▶ _Try it_:
Return, exactly and in full, the lines of the records below starting at the one with "كن جزءًا من مجتمع" and ending at the one with "sur Villeneuve La Dondagre", and no other lines.
*** Working data Section Begins ***
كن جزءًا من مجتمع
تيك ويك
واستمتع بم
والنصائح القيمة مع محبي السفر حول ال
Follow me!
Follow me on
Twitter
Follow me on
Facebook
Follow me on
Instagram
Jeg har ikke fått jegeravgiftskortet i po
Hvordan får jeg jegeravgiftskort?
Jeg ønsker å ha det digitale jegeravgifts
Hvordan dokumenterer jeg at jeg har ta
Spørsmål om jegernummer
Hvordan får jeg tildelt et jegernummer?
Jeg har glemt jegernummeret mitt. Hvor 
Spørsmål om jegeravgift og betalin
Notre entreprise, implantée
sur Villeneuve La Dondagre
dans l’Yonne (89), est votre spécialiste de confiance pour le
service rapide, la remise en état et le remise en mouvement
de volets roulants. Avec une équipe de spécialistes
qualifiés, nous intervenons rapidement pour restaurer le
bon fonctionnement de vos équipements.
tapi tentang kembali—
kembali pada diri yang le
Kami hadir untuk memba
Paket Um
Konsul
*** Working data Section Ends ***
*** Working data Section Begins ***
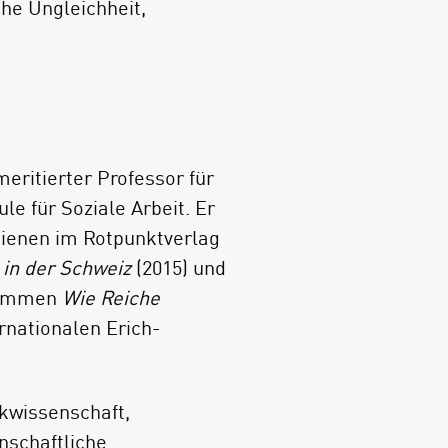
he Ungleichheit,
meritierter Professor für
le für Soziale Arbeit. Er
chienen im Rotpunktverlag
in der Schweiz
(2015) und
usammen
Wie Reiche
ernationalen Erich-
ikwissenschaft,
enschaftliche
*** Working data Section Ends ***
*** Working data Section Begins ***
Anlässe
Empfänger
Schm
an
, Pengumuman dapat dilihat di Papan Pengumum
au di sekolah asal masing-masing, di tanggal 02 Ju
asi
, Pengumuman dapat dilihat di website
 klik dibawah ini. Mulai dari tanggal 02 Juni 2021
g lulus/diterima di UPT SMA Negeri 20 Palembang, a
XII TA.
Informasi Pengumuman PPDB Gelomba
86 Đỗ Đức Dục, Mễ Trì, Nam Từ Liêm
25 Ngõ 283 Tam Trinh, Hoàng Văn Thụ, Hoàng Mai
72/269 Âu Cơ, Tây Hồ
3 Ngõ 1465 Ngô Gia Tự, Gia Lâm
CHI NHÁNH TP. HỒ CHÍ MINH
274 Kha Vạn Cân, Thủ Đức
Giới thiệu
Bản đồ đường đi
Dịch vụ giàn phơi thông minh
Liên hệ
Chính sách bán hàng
*** Working data Section Ends ***
▶ _Response to this task_:
كن جزءًا من مجتمع
تيك ويك
واستمتع بم
والنصائح القيمة مع محبي السفر حول ال
Follow me!
Follow me on
Twitter
Follow me on
Facebook
Follow me on
Instagram
Jeg har ikke fått jegeravgiftskortet i po
Hvordan får jeg jegeravgiftskort?
Jeg ønsker å ha det digitale jegeravgifts
Hvordan dokumenterer jeg at jeg har ta
Spørsmål om jegernummer
Hvordan får jeg tildelt et jegernummer?
Jeg har glemt jegernummeret mitt. Hvor 
Spørsmål om jegeravgift og betalin
Notre entreprise, implantée
sur Villeneuve La Dondagre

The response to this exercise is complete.